Revue INVERSES 8, juin 2008 : Pierre Lacroix, Bleus

Lacroix Pierre, Bleus, Cassaniouze, ErosOnyx Editions, 94 P.

Autant le dire franchement, nous n’avions jusque-là rien lu de Pierre Lacroix. Publié une première fois par les Editions Geneviève Pastre, sous le pseudonyme de François Nozières, Bleus est un récit d’une envoûtante singularité. En résumer le contenu reviendrait à vouloir faire entrer l’univers tout entier dans un dé à coudre. Il n’est, en effet, pas une page qui ne recèle une image prégnante ou la reviviscence d’une émotion, d’une sensation. La couleur bleue, omniprésente, évoque d’abord l’immersion, celle qu’a vécue l’auteur quand, enfant, il manqua se noyer. « Un ange blanc, un messager de par delà les fausses frontières entre les sexes » vint lui porter secours et lui offrit comme une seconde naissance. Le bleu de l’eau rejoint alors le bleu du ciel. Elévation dans l’extase d’étreintes masculines magnifiquement dépeintes. L’enfant est devenu adulte et jouit de son sexe, du frottement des épidermes qui exalte ou exaspère les coeurs. Bleus sont les plaisirs des amants, bleus aussi les replis de l’âme humaine.

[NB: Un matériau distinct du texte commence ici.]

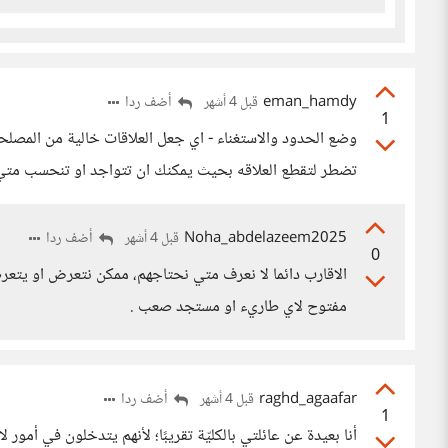
eman_hamdy
أضف ردا
قبل 4 أشهر
1
وضع الحدود والاستغناء - اي جعل العلاقات خالية من المصلحه
تضطر لتقطع العلاقه بحيث يمكنك ان تتواجد او تنحسب متي
Noha_abdelazeem2025
أضف ردا
قبل 4 أشهر
0
الاقارب دائما لا نعرف متي نحتاجهم، ممكن نتعرض او يتع
مفتوح لاي طاريء او مستجد صعب .
raghd_agaafar
أضف ردا
قبل 4 أشهر
1
أنا بعيدة عن عائلتي بالكليّة تقريبًا؛ لأنهم يتدخلون في أمور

D’une écriture solaire, célébration permanente de la beauté du monde, et de sa précarité, Pierre Lacroix nous donne à percevoir l’amour dans ses moindres vibrations, ses plus intimes déchirures, ses secrets remous. La Grèce, terre sacrée des amours viriles, occupe le centre géographique du récit, il s’y déroule une transmutation alchimique à laquelle se livrent « ceux qui, du plomb des anathèmes, ont fait l’or chaud, inaltérable, de leur désir ».

Bleus appartient à la famille des oeuvres qu’on aimerait garder avec soi en cas de naufrage sur une île déserte, tant il est vrai que l’imagination du lecteur y trouvera toujours mille et une correspondance.